--- Problem description ---
Only the lines from the one with "Okna (162, 2430)" to the end of the data below should be returned, each exactly as it stands.

--- Entries provided ---
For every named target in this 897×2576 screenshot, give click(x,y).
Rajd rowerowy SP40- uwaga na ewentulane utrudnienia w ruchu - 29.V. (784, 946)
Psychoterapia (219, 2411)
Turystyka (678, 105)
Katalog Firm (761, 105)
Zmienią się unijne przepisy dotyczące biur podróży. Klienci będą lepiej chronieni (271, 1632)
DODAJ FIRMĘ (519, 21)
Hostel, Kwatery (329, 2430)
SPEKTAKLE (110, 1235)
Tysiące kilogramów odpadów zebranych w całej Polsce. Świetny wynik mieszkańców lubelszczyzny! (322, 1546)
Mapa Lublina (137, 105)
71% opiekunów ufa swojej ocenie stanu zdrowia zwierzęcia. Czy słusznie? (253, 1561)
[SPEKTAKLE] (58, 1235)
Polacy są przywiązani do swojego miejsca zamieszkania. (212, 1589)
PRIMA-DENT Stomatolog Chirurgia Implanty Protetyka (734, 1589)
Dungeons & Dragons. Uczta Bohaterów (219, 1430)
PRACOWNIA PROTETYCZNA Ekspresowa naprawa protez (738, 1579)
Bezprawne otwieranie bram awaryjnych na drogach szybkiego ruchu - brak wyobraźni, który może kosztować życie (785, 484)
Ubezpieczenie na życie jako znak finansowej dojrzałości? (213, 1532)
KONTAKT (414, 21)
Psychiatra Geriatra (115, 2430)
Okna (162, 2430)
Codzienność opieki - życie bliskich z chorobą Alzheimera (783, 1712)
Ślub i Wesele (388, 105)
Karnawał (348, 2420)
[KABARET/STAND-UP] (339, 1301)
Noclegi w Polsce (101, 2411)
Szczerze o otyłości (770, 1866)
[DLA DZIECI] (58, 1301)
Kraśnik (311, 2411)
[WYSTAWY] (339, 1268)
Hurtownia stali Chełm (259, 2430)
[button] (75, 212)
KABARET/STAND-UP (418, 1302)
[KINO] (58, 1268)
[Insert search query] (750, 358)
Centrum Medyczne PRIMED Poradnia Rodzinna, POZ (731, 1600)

--- Written solution ---
Okna (162, 2430)
Codzienność opieki - życie bliskich z chorobą Alzheimera (783, 1712)
Ślub i Wesele (388, 105)
Karnawał (348, 2420)
[KABARET/STAND-UP] (339, 1301)
Noclegi w Polsce (101, 2411)
Szczerze o otyłości (770, 1866)
[DLA DZIECI] (58, 1301)
Kraśnik (311, 2411)
[WYSTAWY] (339, 1268)
Hurtownia stali Chełm (259, 2430)
[button] (75, 212)
KABARET/STAND-UP (418, 1302)
[KINO] (58, 1268)
[Insert search query] (750, 358)
Centrum Medyczne PRIMED Poradnia Rodzinna, POZ (731, 1600)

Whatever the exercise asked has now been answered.